Before a fire forced them to find a new space, the kitchen at Bebot on Fourth Street was booming. Creating hundreds of meals every week for the Filipino community, Chefs AC Boral and Janice Dig Cabaysa believed that maybe—just maybe—they had figured out how to work within the confines of COVID-19’s massive restrictions.
And then there was no rice, as in they literally could not find rice, be it from a distributor or a grocery store or an auntie’s secret cabinet.
“Every time we ordered, it was nowhere to be found,” Cabaysa said. “We tried ordering through our vendors and they were completely on backorder. When searching at the Asian markets—Island Pacific, Ranch 99, even the bodegas and markets owned by Cambodian families—all the pallets of rice were gone. Just empty pallets.”
Bebot’s story is not unique.
“I don’t fault any of our suppliers, they’re dealing with it just like we are,” said Bobby Hernandez, owner of Recreational Coffee in Downtown Long Beach. “But we definitely have issues with the delivery of ingredients because of a staffing shortage from just about all of our suppliers. All our suppliers are short on employees since COVID-19 hit and have moved their deliveries from two times a week to just once a week, which creates issues for us because of our lack of ability to hold a week’s worth of groceries in our fridges due to a lack of space. It’s definitely the trickle-down effect that stems from employment issues from the supply chain.”

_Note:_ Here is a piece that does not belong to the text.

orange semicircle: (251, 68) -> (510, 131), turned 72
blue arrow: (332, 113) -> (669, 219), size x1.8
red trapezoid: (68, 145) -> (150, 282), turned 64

The result is Hernandez having to send staff on random grocery trips because available product is in continual flux, and that adversely affects consistency because sometimes business owners can’t find the particular product they need until another, sometimes delayed, delivery comes.

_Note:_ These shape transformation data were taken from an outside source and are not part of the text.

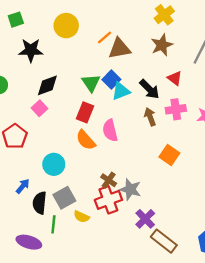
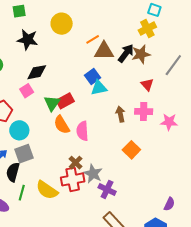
green triangle: (91, 83) -> (52, 103), moved
black arrow: (149, 89) -> (126, 53), moved, turned -108
red rectangle: (85, 112) -> (65, 101), turned 30
pink semicircle: (110, 130) -> (82, 131), moved
cyan circle: (54, 164) -> (19, 130), moved
gray square: (64, 198) -> (24, 154), moved
yellow semicircle: (81, 217) -> (47, 190), size x1.6
purple cross: (145, 219) -> (107, 189), moved, turned -30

“We’re having to reinvent products weekly based on the availability,” Hernandez said. “Tasting certain milks to make sure they’re comparable. Breads that are comparable to our normal brioche we use. Just one of the many strains this year from COVID-19.”
Chef Philip Pretty of the recently opened Heritage goes early to farmers markets for produce these days because farmers are showing up with less product all the time. If he gets their too late, it may mean he has nothing to cook that evening.
Ryan Hughes of The 4th Horseman had to run to Whole Foods to buy quinoa flour for their gluten-free crust because a vendor was entirely out.
“Most of the companies furloughed a lot of their employees,” said George Mlouk, owner of Nico’s in Naples. “The huge distributors like Southern Wine and Spirits or Young’s Market, those purveyors we work with either minimized their delivery dates to two or three days or furloughed their entire workforce. And some distributors like Ingardia haven’t received any loans to help them out. It’s been a nightmare.”
And it’s not just ingredients: to-go containers, disposable utensils, cleaning supplies…
“Battling state mandates, supply chain breakdowns and skyrocketing prices for things like protein,” said Luis Navarro of the Navarro Hospitality Group. “It’s a recipe for disaster for the entire restaurant industry.”